Vielen in Moabit ist Nathalie Dimmer gut bekannt durch das Projekt „Lesen erleben in Moabit“, kurz LeMo, das sie drei Jahre lang bis Mitte 2019 betreute. In diesem Rahmen besuchte sie Kindertagesstätten und Grundschulen und regte dort die Kinder u.a. zum konzentrierten Zuhören und Selber-Lesen an. Die gebürtige Luxemburgerin, die aus einer Gastronomenfamilie stammt und in Berlin manchmal das dort verbreitete „Zelebrieren des Kulinarischen“ etwas vermisst, kam 2001 wegen der Liebe und zum Studium an der FU in die deutsche Hauptstadt. Ihre Fachrichtungen waren Filmwissenschaft und Publizistik. Nachdem sie zunächst in Kreuzberg und dann in Charlottenburg wohnte, zog sie 2004 nach Moabit und fühlt sich hier inzwischen pudelwohl: „Ich bin eine Moabiterin.“ Nathalie Dimmer arbeitete für die Zeitschrift „Ecke Turmstraße“, wodurch sie ihr Wohnumfeld noch genauer kennenlernte, und baute die Wanderkinoinitiative “Kino für Moabit” mit auf. Das ist ein Projekt, das sich mit seinen Filmvorführungen in Lokalen, Läden und kulturellen Einrichtungen für eine Erneuerung der Filmkultur im Stadtteil einsetzt. Seit vier Jahren ist sie beim Moabiter Ratschlag e.V. angestellt und betreut für diesen sozialen Träger mit zuerst „LeMo“ und aktuell „BuKi“ die Projekte der Sprachbildung und Leseförderung, die in der Bruno-Lösche-Bibliothek angesiedelt sind. Die Förderung der Lesefähigkeit und die Entwicklung von Medienkompetenz von Kindern liegt Nathalie Dimmer sehr am Herzen.
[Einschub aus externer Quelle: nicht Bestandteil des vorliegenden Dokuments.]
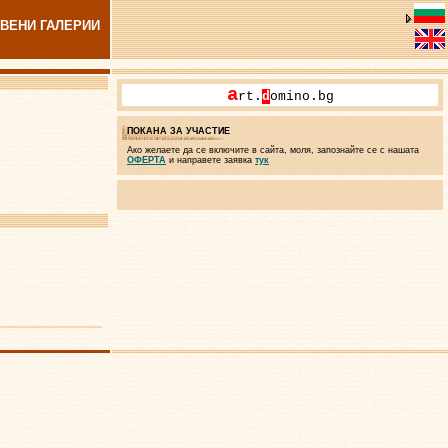
ВЕНИ ГАЛЕРИИ
a
rt.
d
omino.bg
ПОКАНА ЗА УЧАСТИЕ
Ако желаете да се включите в сайта, моля, запознайте се с нашата
ОФЕРТА
и направете заявка
тук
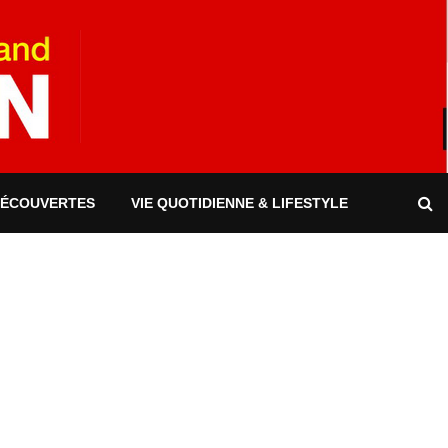
DÉCOUVERTES
VIE QUOTIDIENNE & LIFESTYLE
Der neue dafür angestrebte Ort - ein ausrangierter weißer Bibliotheksbus - stand bis vor kurzem auf dem Hof der Bücherei. Die Idee, ihn schnell mit etwas dekorativer Gestaltung aufzupeppen und für Kindergruppen begehbar zu machen, war leider nicht umsetzbar. Da der Bus als offizieller Raum der Bibliothek einigen Vorschriften genügen muss, wird er aktuell für „BuKi" von einer Firma entkernt und umgebaut. Wenn er im Frühjahr 2021 fertig ist, bietet er auf einer Sitzfläche rund 15 Kindern Platz, so dass dort in einem geschützten Wohlfühl-Raum, in dem es gemütlich und kuschelig ist, z.B. vorgelesen werden kann. Vorausgesetzt, dass das dann in der Zeit „nach Corona“ wieder möglich ist. Auch soll der Bus immer in Bewegung sein, was bedeutet, dass Nathalie Dimmer mit dem Gefährt auf Achse sein wird und zu Kindereinrichtungen hinkommt.
Die offene Arbeit mit Kindern, die Nathalie Dimmer so liebt, ist schwer zu verwirklichen, wenn man Abstand halten soll. Eigentlich geht das nicht wirklich, denn Nähe und Vertrauen einerseits und Abstand andererseits widersprechen sich.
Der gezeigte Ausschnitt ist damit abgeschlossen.